Today I had a whole barre to myself, though some other students were crammed 3 or 4 to a barre. It was weird, and gave me anxiety that no one wants to be my barre-mate because I suck so much they don’t want to follow me, or I have cooties or smell or something. Yes, illogical, unconstructive (and ridiculous) thoughts – I know the combinations, I showered! – but they were there and I have to acknowledge them. Tried to play it off like I didn’t notice, but was secretly hoping some of the later arrivals would join me. Nobody did, and I had to put on my game face and pretend that all was well.
At barre, Teacher introduced a new port de bra for plies, so it threw me off somewhat. By now I’ve learned that I get used to the way movements go together and learn how to do them in that order but when the order is changed the difficulty increases way more than I thought it would. It’s crazy how something as small as “instead of bringing arm in from second, take arm out to second” can throw me off!
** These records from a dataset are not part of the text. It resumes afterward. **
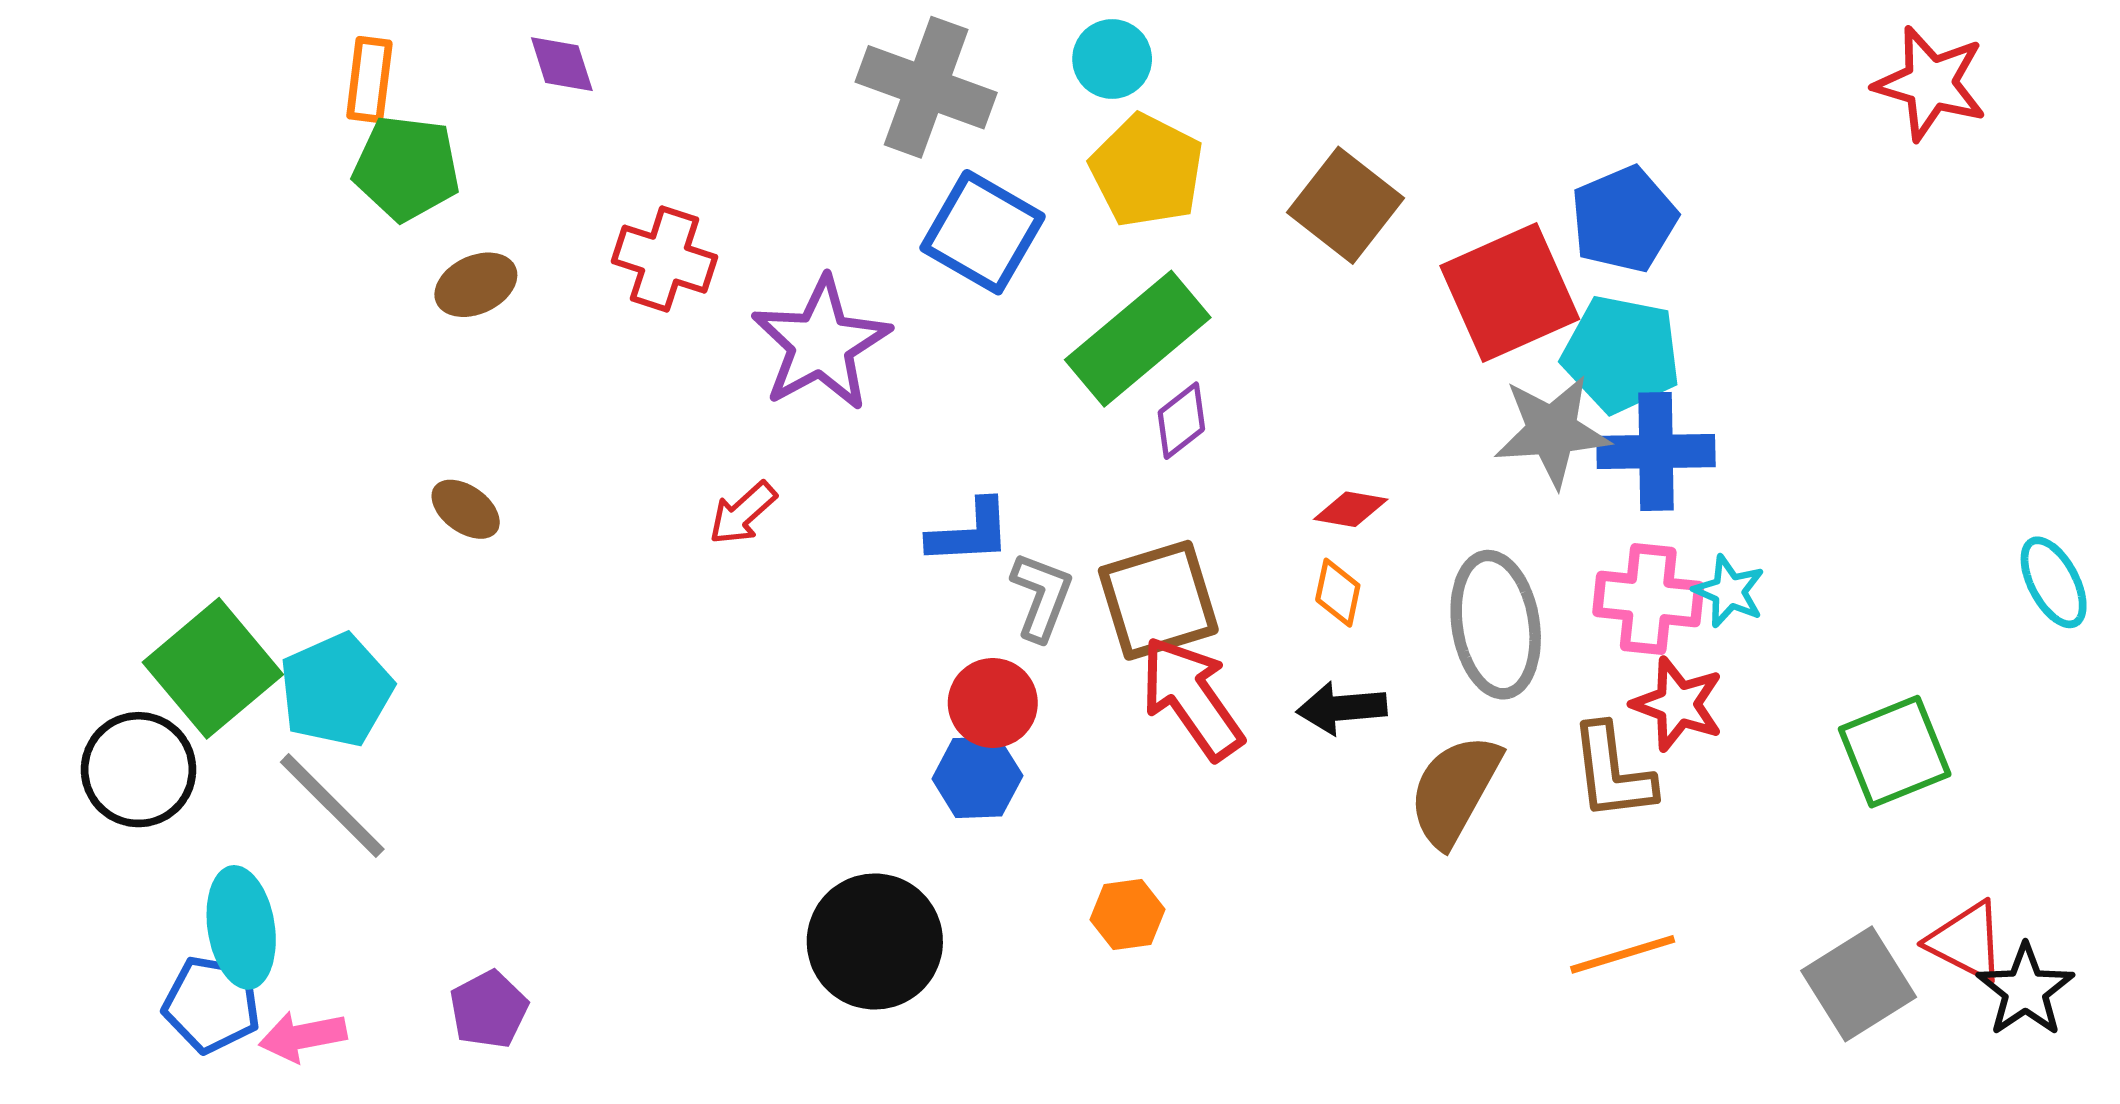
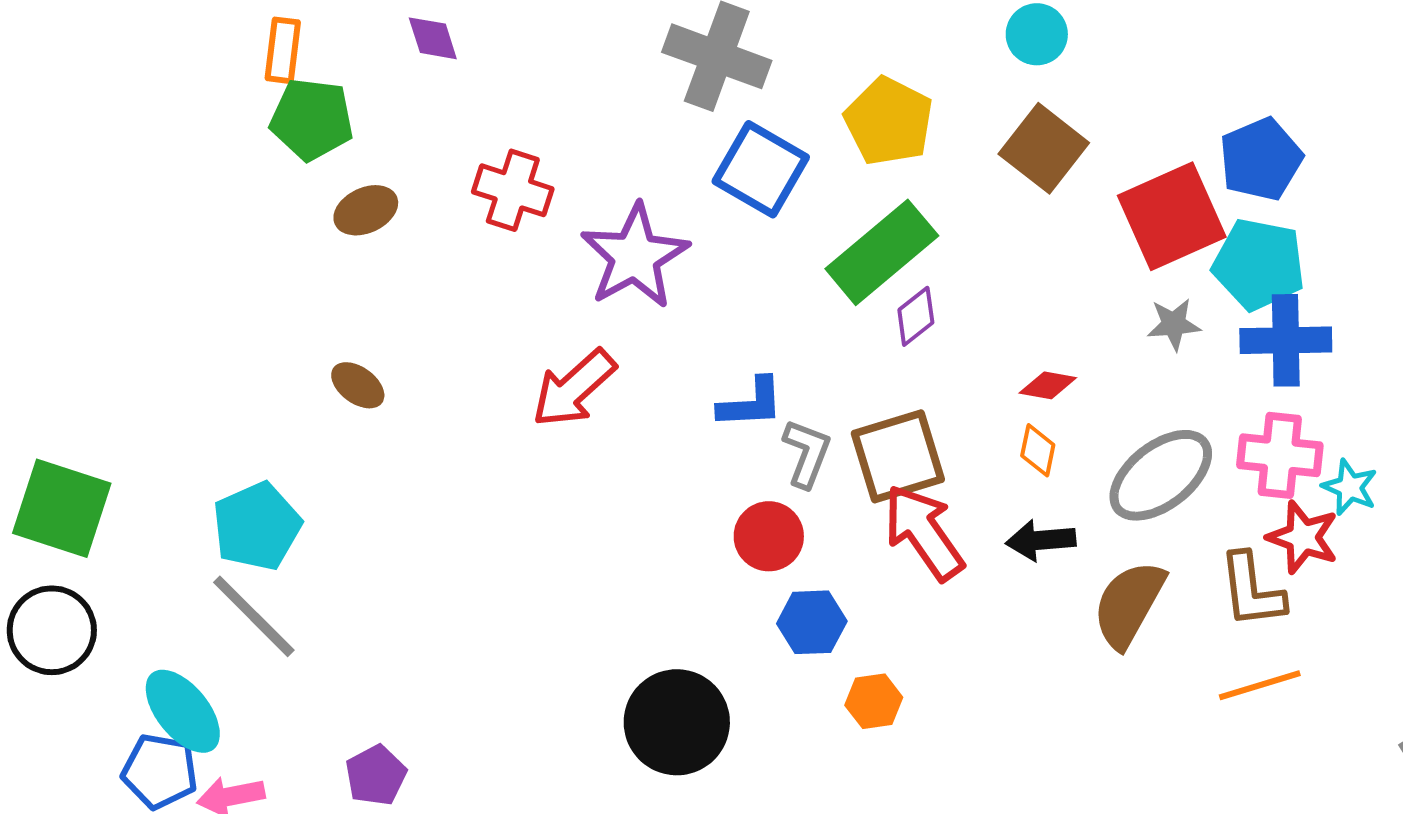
cyan circle: (1112, 59) -> (1037, 34), moved
gray star: (1552, 431) -> (1174, 324), moved, size x0.6
red arrow: (743, 513) -> (574, 388), size x1.6
cyan star: (1729, 591) -> (1350, 487), moved
gray ellipse: (1496, 625) -> (1161, 475), turned 61
green square: (213, 668) -> (62, 508), moved, turned -32
black circle: (139, 770) -> (52, 630), moved
blue hexagon: (977, 777) -> (812, 622), moved
cyan ellipse: (241, 927) -> (183, 711), turned -30
orange line: (1623, 954) -> (1260, 685), moved

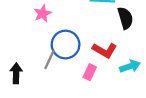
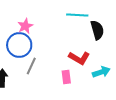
blue circle: (66, 45) -> (19, 45), moved
pink rectangle: (90, 72) -> (66, 77), turned -32

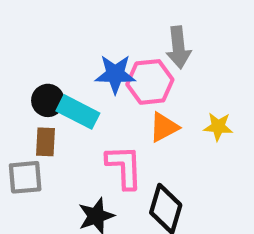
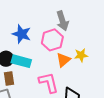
blue star: (115, 74) -> (22, 34), moved, turned 30
yellow star: (218, 127) -> (81, 55), moved

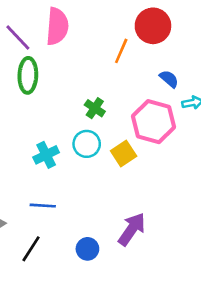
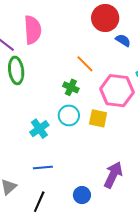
orange line: (121, 51) -> (85, 64), moved, turned -60
blue semicircle: (169, 79) -> (123, 40), moved
yellow square: (124, 153) -> (98, 118), turned -36

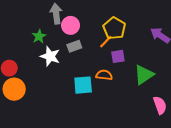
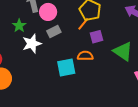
white star: (50, 56) -> (32, 44), turned -30
green triangle: (144, 75) -> (123, 51), turned -45

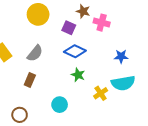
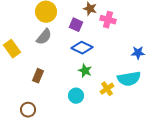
gray semicircle: (35, 53) -> (44, 37), moved
blue star: (121, 56) -> (138, 53), moved
cyan circle: (60, 105) -> (76, 96), moved

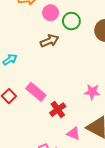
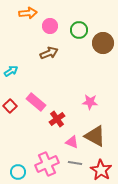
green circle: (71, 21) -> (79, 30), moved

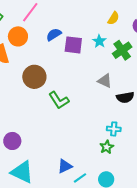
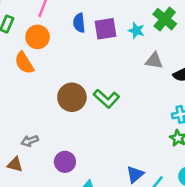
blue semicircle: (54, 34) -> (79, 23), turned -49
cyan star: (99, 41) -> (136, 31), moved
brown circle: (34, 77) -> (72, 97), moved

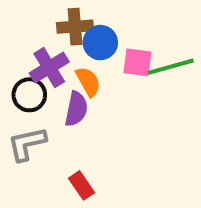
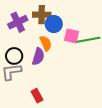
purple cross: (49, 68) -> (18, 22), moved
black circle: (29, 95) -> (14, 56), moved

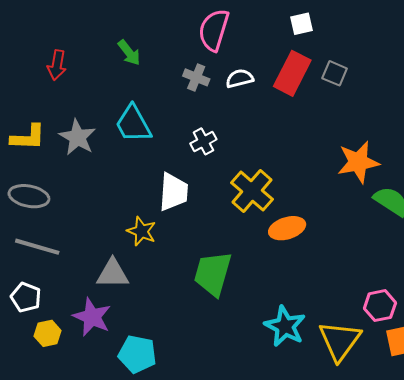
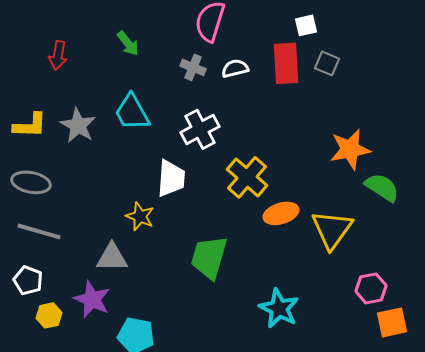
white square: (302, 24) -> (306, 25), moved
red rectangle: (292, 73) -> (286, 63), turned -30
white cross: (203, 141) -> (200, 129), size x1.5
yellow triangle: (340, 341) -> (332, 229), moved

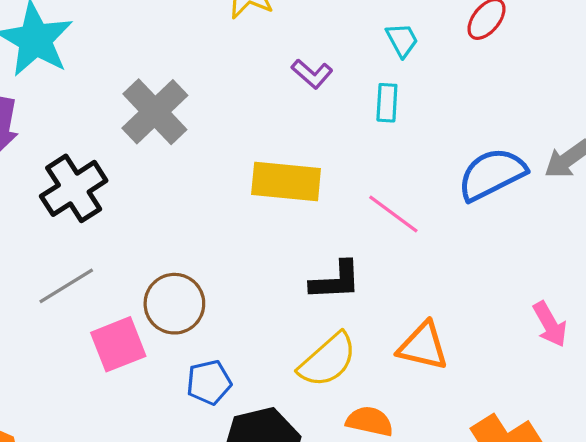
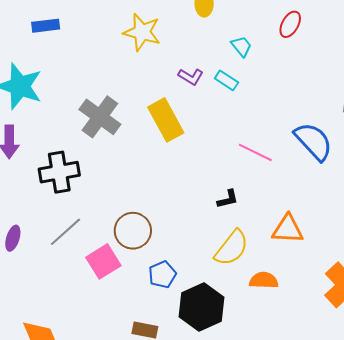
cyan rectangle: (387, 103) -> (226, 80), moved, turned -50
blue semicircle: (492, 174) -> (313, 141), moved, turned 84
yellow rectangle: (286, 182) -> (166, 120), moved, turned 66
black cross: (74, 188) -> (59, 172), turned 33
black L-shape: (336, 281) -> (228, 199), size x0.7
We did some tendus a la seconde and weight shifts at barre but away from the barre – no hands! I liked how I didn’t mess up that exercise and my feet looked so nice and pointy. My balance during the degages without holding the barre has gotten better as well. We do the 8-8-4-4-2-2-1-1-1-1 exercise (8 degages right leg, 8 left leg, 4 right leg. ect.) and I’ve noticed my 8 and 4 count degages are strong but by the time we get to 2 on each side I feel a bit wavery. Not enought to fall over but enough that my foot may not be as pointed as it could be by the 1 counts.
We worked on the wrap-around coupe (sur le cou de pied), bringing it up to passe and developpe, holding a balance with our leg out in front or the side of us. Luckily, unlike during my first semester of ballet, by now I can sort of balance during this. Developpe-ing was so hard back then when I couldn’t manage to balance on my supporting leg long enough to even bring up my foot to passe. How embarassing!
As for the developpes themselves, they’re easier when standing on left leg, right leg working. On the other side I’ve noticed that it is a bit harder to hold my turnout through attitude and developpe and in order to hold it I have to not bring the leg up as high. If my leg is not turned out to my fullest, besides it being bad form it’s also slightly uncomfortable. So I guess what I’m saying is that my extension is higher on the right leg when developpe-ing froward. My developpes a la seconde are better than the front ones on the left leg. Right leg, much better. When we stretch out our hamstrings my left leg is much tighter than the right, so I’m guessing that has to do with it the whole turnout not staying turned out and all that.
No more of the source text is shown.